Definition
Discrete data takes only specific, separated values — typically whole-number counts or distinct categories — with no possibility of meaningful intermediate values. The number of children in a household, the count of defects on a production line, the colour of a car, and the result of a die roll are all discrete: between any two adjacent valid values there is a gap rather than a continuum. Discrete data contrasts with continuous data, where values can in principle take any number along a real-valued scale (height, weight, time, temperature).
The distinction shapes everything that follows. The right visual displays, the right summary statistics, the right probability distributions, and the right statistical tests all depend on whether the underlying data is discrete or continuous. Mistaking one for the other is a common source of methodological error.
Why it matters
How it works
The first step in any analysis is to classify each variable. Discrete categorical variables — such as eye colour or product type — admit only counts and proportions as legitimate summaries; computing an arithmetic mean of category codes is meaningless. Discrete ordinal variables — such as survey responses on a five-point scale — permit medians and ranges but raise honest debate about whether means and parametric tests are appropriate. Discrete count variables, such as the number of customer complaints per day, often look continuous from a distance but are bounded below at zero and constrained to integers; this constrains which probability distributions can fit them well.

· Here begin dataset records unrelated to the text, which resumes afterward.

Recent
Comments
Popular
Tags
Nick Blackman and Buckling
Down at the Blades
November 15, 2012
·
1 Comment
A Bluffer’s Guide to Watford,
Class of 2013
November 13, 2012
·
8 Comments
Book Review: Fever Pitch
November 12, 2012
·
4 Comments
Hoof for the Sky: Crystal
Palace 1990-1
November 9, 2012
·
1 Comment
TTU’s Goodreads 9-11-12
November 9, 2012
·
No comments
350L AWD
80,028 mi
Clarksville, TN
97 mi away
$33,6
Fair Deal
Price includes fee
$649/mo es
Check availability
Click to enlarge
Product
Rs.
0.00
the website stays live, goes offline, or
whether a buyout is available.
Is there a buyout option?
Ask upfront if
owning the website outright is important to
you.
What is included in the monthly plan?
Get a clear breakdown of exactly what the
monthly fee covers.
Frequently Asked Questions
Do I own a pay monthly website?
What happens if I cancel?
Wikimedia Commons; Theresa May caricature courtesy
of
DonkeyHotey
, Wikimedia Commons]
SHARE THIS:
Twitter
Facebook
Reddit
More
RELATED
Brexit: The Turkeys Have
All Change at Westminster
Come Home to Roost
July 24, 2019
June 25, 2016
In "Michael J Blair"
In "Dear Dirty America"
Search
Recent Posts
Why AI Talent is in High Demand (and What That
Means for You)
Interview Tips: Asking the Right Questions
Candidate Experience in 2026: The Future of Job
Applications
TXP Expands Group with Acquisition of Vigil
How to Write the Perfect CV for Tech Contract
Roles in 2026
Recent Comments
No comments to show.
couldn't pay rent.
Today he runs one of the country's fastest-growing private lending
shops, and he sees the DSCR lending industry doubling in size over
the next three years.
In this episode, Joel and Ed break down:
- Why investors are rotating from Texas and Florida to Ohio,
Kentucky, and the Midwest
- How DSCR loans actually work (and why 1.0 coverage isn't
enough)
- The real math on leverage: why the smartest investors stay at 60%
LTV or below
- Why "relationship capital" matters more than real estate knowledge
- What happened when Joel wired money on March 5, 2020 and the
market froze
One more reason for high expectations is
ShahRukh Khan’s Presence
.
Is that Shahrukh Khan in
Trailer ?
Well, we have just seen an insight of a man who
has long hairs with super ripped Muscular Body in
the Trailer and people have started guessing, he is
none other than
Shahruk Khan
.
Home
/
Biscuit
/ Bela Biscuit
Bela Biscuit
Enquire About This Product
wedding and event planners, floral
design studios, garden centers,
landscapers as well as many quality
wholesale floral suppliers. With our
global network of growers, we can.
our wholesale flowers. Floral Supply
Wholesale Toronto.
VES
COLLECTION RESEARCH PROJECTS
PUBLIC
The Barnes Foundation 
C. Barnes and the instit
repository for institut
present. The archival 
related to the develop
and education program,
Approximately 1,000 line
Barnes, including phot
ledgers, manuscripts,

Choosing the right summary and the right distribution preserves the structure of the data. The binomial distribution models the count of successes in a fixed number of independent trials. The Poisson distribution models the count of events in a fixed window when events arrive independently at a steady rate. Both are workhorses for discrete data and have no continuous analogue that exactly preserves the counting property. Respecting the discrete nature of the input keeps every downstream inference defensible.